» **What the task requires**
Go over the records and copy every line with the string "untuk".
** Record set follows **
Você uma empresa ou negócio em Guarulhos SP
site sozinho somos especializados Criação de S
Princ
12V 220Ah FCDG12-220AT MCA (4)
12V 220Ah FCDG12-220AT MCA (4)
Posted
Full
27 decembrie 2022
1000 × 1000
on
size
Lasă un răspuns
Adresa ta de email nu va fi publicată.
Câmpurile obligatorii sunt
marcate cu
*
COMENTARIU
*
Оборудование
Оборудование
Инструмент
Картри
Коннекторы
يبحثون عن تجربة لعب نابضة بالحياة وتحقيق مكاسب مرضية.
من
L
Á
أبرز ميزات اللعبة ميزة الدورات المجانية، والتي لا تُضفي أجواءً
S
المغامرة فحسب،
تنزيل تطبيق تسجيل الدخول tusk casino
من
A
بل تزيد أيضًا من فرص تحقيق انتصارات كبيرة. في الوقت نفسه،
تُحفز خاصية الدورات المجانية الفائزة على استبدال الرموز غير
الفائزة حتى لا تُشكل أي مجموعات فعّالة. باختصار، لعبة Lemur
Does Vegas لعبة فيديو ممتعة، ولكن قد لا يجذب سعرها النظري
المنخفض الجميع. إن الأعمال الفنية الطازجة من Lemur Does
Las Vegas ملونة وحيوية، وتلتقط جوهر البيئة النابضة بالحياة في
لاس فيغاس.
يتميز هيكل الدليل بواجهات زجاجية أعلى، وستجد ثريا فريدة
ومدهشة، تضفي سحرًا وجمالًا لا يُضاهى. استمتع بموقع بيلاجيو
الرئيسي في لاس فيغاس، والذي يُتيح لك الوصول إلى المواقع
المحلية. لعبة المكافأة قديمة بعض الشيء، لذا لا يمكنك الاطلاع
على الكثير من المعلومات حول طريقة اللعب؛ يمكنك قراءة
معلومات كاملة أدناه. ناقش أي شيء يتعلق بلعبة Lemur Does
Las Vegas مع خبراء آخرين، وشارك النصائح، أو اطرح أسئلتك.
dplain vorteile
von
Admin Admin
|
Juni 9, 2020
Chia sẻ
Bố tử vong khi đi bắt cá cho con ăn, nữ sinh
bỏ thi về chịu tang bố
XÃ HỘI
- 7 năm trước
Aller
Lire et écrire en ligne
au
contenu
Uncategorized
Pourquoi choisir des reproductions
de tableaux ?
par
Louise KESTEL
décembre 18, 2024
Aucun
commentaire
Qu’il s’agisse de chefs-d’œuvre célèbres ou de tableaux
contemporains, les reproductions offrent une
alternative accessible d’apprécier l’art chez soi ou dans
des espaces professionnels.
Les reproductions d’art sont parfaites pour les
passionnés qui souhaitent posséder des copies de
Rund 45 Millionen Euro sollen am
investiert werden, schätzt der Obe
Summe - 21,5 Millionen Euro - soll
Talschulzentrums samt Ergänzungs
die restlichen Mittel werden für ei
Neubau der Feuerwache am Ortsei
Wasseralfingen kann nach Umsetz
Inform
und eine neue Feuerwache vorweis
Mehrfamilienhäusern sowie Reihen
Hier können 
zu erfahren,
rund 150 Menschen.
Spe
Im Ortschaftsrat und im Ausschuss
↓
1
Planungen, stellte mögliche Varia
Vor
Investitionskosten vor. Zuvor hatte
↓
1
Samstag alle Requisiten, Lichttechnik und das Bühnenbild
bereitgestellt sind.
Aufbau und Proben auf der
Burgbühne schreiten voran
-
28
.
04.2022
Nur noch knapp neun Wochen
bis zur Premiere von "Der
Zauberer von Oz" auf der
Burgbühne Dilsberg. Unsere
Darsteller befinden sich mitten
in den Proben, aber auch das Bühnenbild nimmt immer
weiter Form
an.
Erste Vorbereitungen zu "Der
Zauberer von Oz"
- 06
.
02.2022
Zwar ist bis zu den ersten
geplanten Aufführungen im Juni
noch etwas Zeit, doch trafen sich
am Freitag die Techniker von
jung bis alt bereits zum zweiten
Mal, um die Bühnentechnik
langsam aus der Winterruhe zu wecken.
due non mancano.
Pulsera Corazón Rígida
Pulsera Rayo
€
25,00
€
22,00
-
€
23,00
** End of Record set **
** Record set follows **
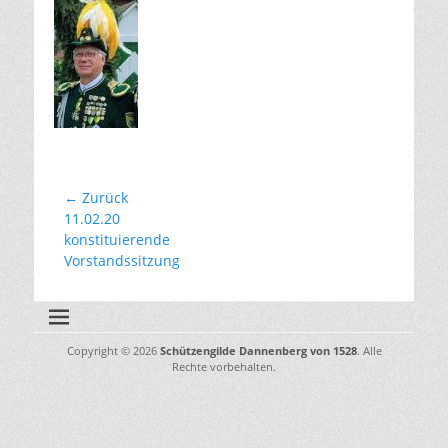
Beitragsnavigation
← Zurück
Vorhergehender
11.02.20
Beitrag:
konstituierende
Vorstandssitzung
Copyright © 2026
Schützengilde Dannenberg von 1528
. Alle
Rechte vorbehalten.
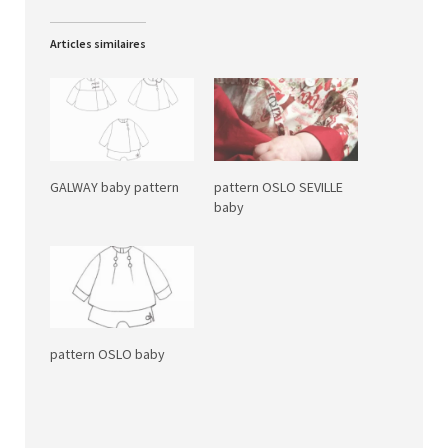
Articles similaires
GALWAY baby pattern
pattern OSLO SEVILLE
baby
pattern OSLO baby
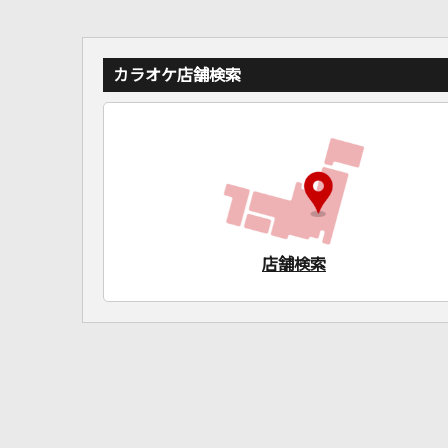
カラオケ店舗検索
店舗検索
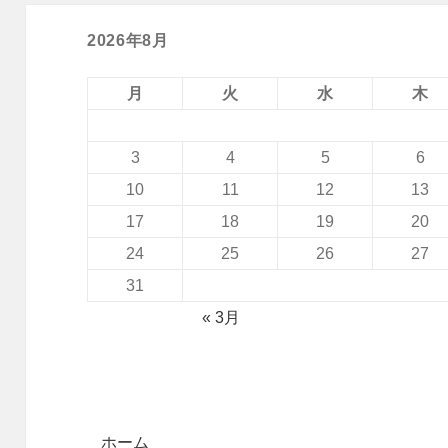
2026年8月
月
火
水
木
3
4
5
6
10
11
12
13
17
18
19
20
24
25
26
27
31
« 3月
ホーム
** End of Record set **
** Record set follows **
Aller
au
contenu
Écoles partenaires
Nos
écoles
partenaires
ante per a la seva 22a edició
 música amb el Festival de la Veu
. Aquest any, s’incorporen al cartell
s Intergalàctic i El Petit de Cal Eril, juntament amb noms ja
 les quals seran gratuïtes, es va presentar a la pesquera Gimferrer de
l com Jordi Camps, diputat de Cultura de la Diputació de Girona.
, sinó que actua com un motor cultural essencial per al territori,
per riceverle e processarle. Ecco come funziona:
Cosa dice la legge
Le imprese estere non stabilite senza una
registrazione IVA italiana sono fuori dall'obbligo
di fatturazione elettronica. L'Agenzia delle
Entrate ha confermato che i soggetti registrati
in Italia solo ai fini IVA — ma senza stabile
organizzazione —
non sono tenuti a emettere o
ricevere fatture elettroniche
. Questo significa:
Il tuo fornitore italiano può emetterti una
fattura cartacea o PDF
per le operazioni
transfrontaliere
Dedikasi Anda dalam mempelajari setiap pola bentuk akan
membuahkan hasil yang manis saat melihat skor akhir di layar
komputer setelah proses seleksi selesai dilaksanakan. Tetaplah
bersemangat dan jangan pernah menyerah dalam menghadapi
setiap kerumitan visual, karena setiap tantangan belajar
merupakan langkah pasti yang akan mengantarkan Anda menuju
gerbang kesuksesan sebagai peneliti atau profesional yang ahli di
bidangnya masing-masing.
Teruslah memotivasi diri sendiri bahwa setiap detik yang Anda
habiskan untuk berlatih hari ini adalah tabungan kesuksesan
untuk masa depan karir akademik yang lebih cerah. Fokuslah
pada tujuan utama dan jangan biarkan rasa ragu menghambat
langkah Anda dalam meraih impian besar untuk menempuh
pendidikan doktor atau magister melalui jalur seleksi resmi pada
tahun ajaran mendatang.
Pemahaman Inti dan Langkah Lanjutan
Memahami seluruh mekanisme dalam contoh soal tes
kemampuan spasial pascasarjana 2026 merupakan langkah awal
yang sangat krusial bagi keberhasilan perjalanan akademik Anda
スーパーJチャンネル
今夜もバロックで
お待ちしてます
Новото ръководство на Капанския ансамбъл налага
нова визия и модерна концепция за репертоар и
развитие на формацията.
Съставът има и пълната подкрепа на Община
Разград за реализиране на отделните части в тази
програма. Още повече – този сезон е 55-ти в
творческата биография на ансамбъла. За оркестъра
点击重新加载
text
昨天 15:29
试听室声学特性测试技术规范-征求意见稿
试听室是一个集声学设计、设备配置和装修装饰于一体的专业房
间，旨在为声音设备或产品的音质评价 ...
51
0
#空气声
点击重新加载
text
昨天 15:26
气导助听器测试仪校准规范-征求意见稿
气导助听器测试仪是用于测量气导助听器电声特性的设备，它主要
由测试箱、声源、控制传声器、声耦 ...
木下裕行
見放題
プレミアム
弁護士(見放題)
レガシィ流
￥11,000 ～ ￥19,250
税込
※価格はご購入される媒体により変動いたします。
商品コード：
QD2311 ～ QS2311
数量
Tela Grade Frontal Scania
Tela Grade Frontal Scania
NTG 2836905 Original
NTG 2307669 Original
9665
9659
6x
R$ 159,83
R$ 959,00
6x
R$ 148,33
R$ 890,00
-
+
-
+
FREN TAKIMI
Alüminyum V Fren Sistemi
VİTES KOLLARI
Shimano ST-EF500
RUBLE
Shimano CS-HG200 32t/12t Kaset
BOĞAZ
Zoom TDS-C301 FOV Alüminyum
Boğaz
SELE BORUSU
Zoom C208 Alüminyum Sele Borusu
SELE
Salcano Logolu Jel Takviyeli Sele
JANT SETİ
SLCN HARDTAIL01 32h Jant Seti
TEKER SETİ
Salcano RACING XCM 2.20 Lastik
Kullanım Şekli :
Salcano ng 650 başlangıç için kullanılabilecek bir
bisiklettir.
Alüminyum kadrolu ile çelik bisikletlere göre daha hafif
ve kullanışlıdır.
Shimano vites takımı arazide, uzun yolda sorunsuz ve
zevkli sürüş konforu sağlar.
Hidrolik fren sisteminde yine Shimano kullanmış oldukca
** End of Record set **
» **Worked solution**
habiskan untuk berlatih hari ini adalah tabungan kesuksesan
untuk masa depan karir akademik yang lebih cerah. Fokuslah
langkah Anda dalam meraih impian besar untuk menempuh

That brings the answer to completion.